Computers show us the plausible directions; however, they are sadly limited in many aspects, in terms of science.

Isn't this a promotion for his Mathematica?

Rating:
Summary: He's got it all wrong
Review: This is a self-published book by a self-described genius who claims to have revolutionized all of science. It's about what you'd expect for such a publication. Wolfram is not a crank in the usual sense (he doesn't claim that Einstein was wrong, for example) because he had a solid physics training before becoming a software entrepreneur, so he knows better than that. Rather, he simply asserts that he has superseded all earlier science. A modest claim.

What has he done? Cellular automata were invented by von Neumann (an authentic genius, if anyone ever was) about 50 years ago as a tool for thinking about the mathematics of computation. Now that computers are on every desk, anyone can carry out elaborate and rapid computations of cellular automata. The results are lots of pretty pictures, which somewhat resemble snowflakes, river deltas, and other natural phenomena. Unfortunately, they do not help us understand the natural phenomena. The resemblance isn't exact and the cellular automata have no predictive power.

In one way many of the pictures made by cellular automata are close to the natural phenomena: they are scale-invariant. This idea was fully developed by Kolmogorov in the 1940's and M. Fisher in the late 1960's. It received a great deal of publicity beginning in the 1980's, mostly under the label ``fractals'', which are related to the pictures made by cellular automata. Wolfram doesn't have much new to add.

The physicist will ask if Wolfram's work helps him to understand semiconductors and elementary particles, the astronomer quasars and black holes, the chemist chemical reactions and bonds and the biologist DNA and proteins. In each case (and in any other scientific questions you might name) the answer is no.

Where did Wolfram go wrong? He had so much fun playing with cellular automata on the computer he forgot that they have nothing to do with the natural world, which is what science is about. Cut off from the give-and-take and free criticism of the academic world, surrounded only by acolytes at his software company (don't tell the boss he is wrong, especially when the boss thinks he is the greatest genius who ever lived), his fantasies of greatness grew on themselves. It's a pity, because he really is very clever fellow and could have done good work if only he hadn't isolated himself. But he is deceiving the reader when he claims that this work will revolutionize how we think about science. It doesn't contribute at all.

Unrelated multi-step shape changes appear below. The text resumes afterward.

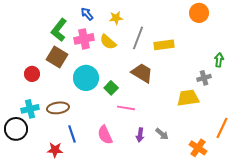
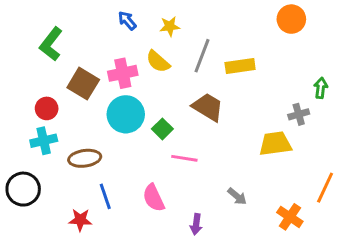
green L-shape: (59, 30) -> (51, 44), moved
pink cross: (84, 39) -> (123, 73), moved
cyan cross: (30, 109) -> (44, 141), moved
purple arrow: (140, 135) -> (196, 224), moved

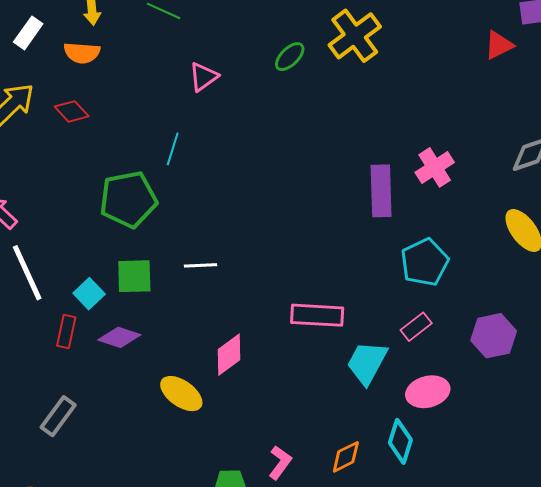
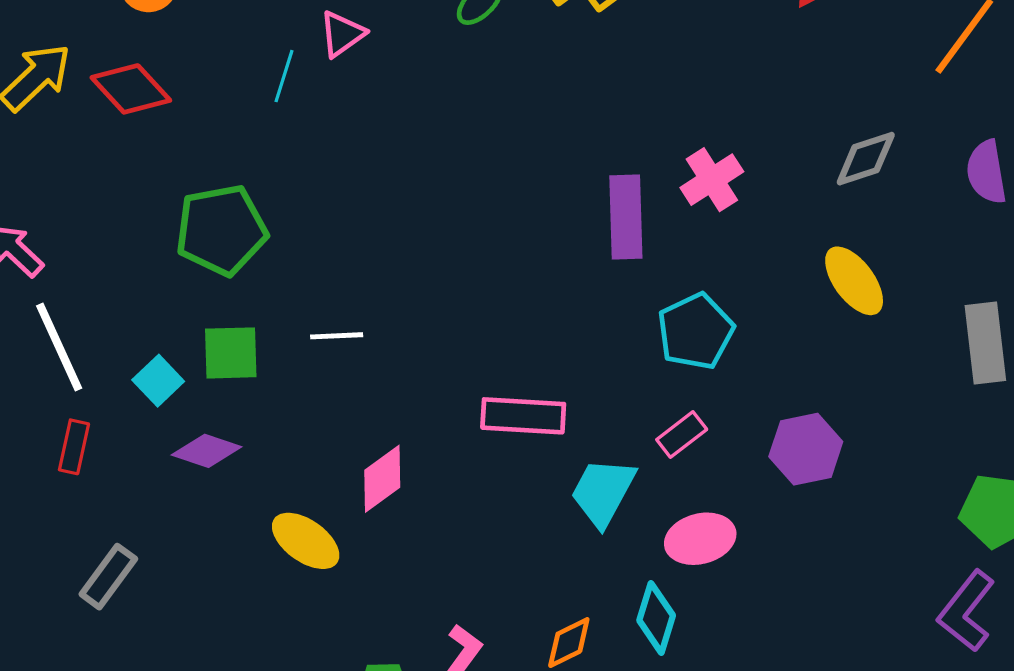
red diamond: (72, 111) -> (131, 89), size x1.4
cyan line: (173, 149) -> (284, 76), moved
red rectangle: (66, 332) -> (74, 447), moved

At least Bill Gates doesn't claim to be the world's greatest genius, or greatest programmer. In contrast, that is refreshing.

Rating:
Summary: disappointing
Review: [The following is a reprint of an email message I sent to a friend. Disclosure: The checkerboard and weather analogies are mine, not the author's.]

After reading 250 pages now, it seems that he has presented only a single concept. One might phrase this concept as follows: It is possible to specify the evolution of a mathematical system (for instance, an ever-expanding black/white painting of squares on a boundless grid) by a small set of rules (for instance, paint a square the majority color of its three neighboring squares on the previous row); for some such set of "simple" rules, the evolution of the system yields a seemingly random pattern, rather than an ordered one (such as a checkerboard pattern).

I was unfamiliar with this result. It was counterintuitive to me and is quite interesting. But the author presents the result early on in the book, and there is little additional content in the next 200 pages.

I think his upcoming hypothesis is that many (all?) systems in the physical world actually work like the coloring of the grid described above. For instance, the behavior ("color") of a molecule of air ("square") may be governed by the behavior of the molecules around it ("neighbor squares"), and yet a possibly simple set of rules describing individual molecules of air could yield complex weather patterns.

It is all conceivable, perhaps. But in flipping through the upcoming chapters, I fear that he is basing his conclusions on mere intuition -- or perhaps at this level one might call it religion -- rather than on solid experimental or scientific ground. It is definitely an odd book.